#### INPUT FOR THIS TASK
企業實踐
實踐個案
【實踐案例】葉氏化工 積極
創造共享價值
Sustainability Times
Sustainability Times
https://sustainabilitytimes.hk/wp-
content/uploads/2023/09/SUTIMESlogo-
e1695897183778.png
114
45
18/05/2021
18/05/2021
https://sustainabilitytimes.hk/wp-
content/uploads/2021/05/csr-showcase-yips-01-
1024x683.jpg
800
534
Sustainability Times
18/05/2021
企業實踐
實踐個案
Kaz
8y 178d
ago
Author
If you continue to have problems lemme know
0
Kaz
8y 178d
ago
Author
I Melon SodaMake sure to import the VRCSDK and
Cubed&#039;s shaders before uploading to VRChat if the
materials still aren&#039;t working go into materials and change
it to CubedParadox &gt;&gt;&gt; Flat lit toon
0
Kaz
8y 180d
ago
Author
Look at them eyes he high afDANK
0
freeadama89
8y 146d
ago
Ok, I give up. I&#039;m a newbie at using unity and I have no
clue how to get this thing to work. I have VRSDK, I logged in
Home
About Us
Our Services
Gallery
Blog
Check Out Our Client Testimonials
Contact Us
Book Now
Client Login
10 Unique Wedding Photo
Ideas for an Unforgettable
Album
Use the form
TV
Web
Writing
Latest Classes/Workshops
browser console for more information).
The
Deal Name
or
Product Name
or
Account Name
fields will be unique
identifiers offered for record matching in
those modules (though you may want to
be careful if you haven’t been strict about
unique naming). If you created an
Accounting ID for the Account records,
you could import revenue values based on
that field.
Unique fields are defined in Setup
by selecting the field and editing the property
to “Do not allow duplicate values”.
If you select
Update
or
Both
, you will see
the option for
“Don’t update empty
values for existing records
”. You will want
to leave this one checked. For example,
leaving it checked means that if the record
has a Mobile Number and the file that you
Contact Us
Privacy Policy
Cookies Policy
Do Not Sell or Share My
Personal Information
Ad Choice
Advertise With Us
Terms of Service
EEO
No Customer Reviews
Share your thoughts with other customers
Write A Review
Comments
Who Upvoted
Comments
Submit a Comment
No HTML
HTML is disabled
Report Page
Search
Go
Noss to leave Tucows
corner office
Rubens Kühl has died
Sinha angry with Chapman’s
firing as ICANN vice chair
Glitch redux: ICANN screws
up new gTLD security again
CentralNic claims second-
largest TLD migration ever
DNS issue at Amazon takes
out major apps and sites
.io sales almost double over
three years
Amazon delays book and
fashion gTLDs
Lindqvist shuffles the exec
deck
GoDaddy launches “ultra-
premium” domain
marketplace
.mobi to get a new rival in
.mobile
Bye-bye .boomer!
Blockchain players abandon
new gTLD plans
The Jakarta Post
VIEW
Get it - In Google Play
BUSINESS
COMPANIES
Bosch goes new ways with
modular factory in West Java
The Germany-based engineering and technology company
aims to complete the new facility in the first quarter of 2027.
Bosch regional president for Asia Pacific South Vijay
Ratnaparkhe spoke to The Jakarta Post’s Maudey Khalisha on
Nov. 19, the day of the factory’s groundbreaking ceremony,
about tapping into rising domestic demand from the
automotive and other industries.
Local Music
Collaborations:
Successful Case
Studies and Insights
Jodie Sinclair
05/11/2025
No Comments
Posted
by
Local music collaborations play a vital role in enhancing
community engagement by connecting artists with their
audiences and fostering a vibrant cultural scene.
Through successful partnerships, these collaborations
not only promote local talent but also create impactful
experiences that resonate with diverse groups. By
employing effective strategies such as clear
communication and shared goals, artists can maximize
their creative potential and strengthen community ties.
########
# EXERCISE REQUIREMENTS:
What lines in the material mention "leave"? Copy every one of them.

# SOLUTION TO THE EXERCISE:
to leave this one checked. For example,
Noss to leave Tucows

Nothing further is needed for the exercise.